→ Data entries:

= = = = =

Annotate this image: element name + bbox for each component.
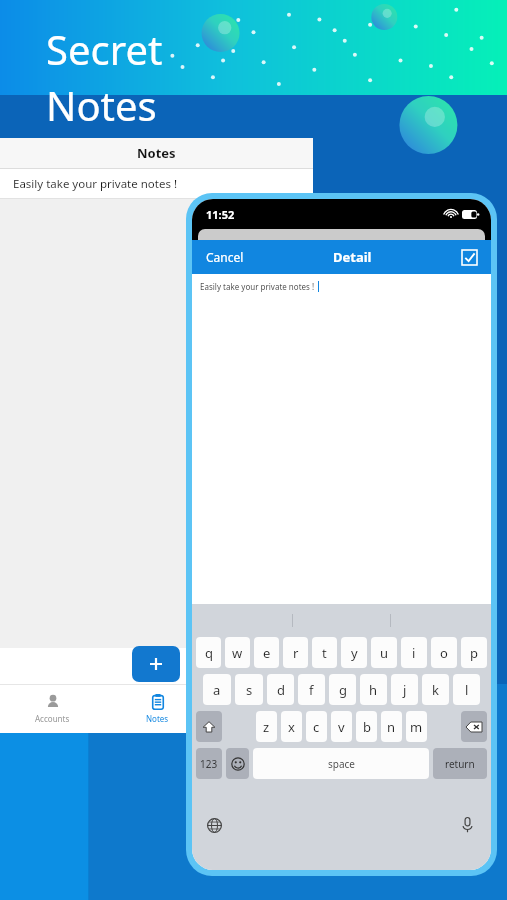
staticText: Secret	[46, 22, 163, 76]
button[interactable]: c	[306, 711, 327, 742]
button[interactable]: y	[341, 637, 367, 668]
staticText: v	[338, 718, 345, 736]
button[interactable]: f	[298, 674, 325, 705]
staticText: space	[328, 757, 355, 771]
button[interactable]: m	[406, 711, 427, 742]
button[interactable]: g	[329, 674, 356, 705]
staticText: c	[313, 718, 320, 736]
staticText: b	[363, 718, 371, 736]
staticText: n	[387, 718, 396, 736]
button[interactable]: e	[254, 637, 279, 668]
button[interactable]: Backspace	[461, 711, 487, 742]
staticText: 11:52	[206, 207, 235, 222]
button[interactable]: d	[267, 674, 294, 705]
staticText: Notes	[46, 78, 157, 132]
button[interactable]: o	[431, 637, 457, 668]
staticText: a	[213, 681, 221, 699]
staticText: e	[263, 644, 271, 662]
button[interactable]: Cancel	[204, 247, 246, 267]
button[interactable]: Dictate	[457, 815, 477, 835]
button[interactable]: l	[453, 674, 480, 705]
staticText: Easily take your private notes !	[200, 281, 315, 292]
button[interactable]: p	[461, 637, 487, 668]
staticText: t	[322, 644, 327, 662]
button[interactable]: Save	[459, 247, 479, 267]
staticText: h	[369, 681, 378, 699]
staticText: 123	[200, 757, 218, 771]
button[interactable]: Notes	[105, 685, 209, 733]
staticText: Detail	[333, 248, 372, 266]
button[interactable]: b	[356, 711, 377, 742]
staticText: j	[403, 681, 407, 699]
button[interactable]: h	[360, 674, 387, 705]
button[interactable]: Easily take your private notes !	[0, 169, 313, 198]
staticText: Cancel	[206, 249, 244, 265]
button[interactable]: a	[203, 674, 231, 705]
staticText: return	[445, 757, 475, 771]
staticText: z	[263, 718, 270, 736]
button[interactable]: s	[235, 674, 263, 705]
button[interactable]: r	[283, 637, 308, 668]
staticText: Notes	[146, 713, 169, 724]
staticText: w	[232, 644, 243, 662]
staticText: u	[380, 644, 389, 662]
button[interactable]: return	[433, 748, 487, 779]
staticText: Easily take your private notes !	[13, 176, 178, 192]
button[interactable]: t	[312, 637, 337, 668]
staticText: f	[309, 681, 314, 699]
button[interactable]: Add note	[132, 646, 180, 682]
staticText: r	[293, 644, 299, 662]
staticText: y	[351, 644, 358, 662]
button[interactable]: x	[281, 711, 302, 742]
button[interactable]: k	[422, 674, 449, 705]
staticText: Notes	[137, 144, 176, 162]
staticText: s	[246, 681, 253, 699]
button[interactable]: v	[331, 711, 352, 742]
button[interactable]: Shift	[196, 711, 222, 742]
staticText: p	[470, 644, 478, 662]
button[interactable]: Accounts	[0, 685, 105, 733]
button[interactable]: space	[253, 748, 429, 779]
staticText: i	[412, 644, 416, 662]
button[interactable]: u	[371, 637, 397, 668]
staticText: m	[410, 718, 423, 736]
button[interactable]: n	[381, 711, 402, 742]
staticText: k	[432, 681, 439, 699]
staticText: x	[288, 718, 295, 736]
button[interactable]: i	[401, 637, 427, 668]
button[interactable]: w	[225, 637, 250, 668]
button[interactable]: 123	[196, 748, 222, 779]
staticText: d	[277, 681, 285, 699]
button[interactable]: z	[256, 711, 277, 742]
staticText: g	[339, 681, 347, 699]
staticText: Accounts	[35, 713, 70, 724]
button[interactable]: q	[196, 637, 221, 668]
staticText: l	[465, 681, 469, 699]
staticText: o	[440, 644, 448, 662]
button[interactable]: Change keyboard	[204, 815, 224, 835]
button[interactable]: j	[391, 674, 418, 705]
button[interactable]: Emoji	[226, 748, 249, 779]
staticText: q	[205, 644, 213, 662]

= = = = =

→ EXERCISE DETAILS: Reproduce every line from the preceding data in which the word "Accounts" can be found.

→ RESPONSE BOX:
button[interactable]: Accounts	[0, 685, 105, 733]
staticText: Accounts	[35, 713, 70, 724]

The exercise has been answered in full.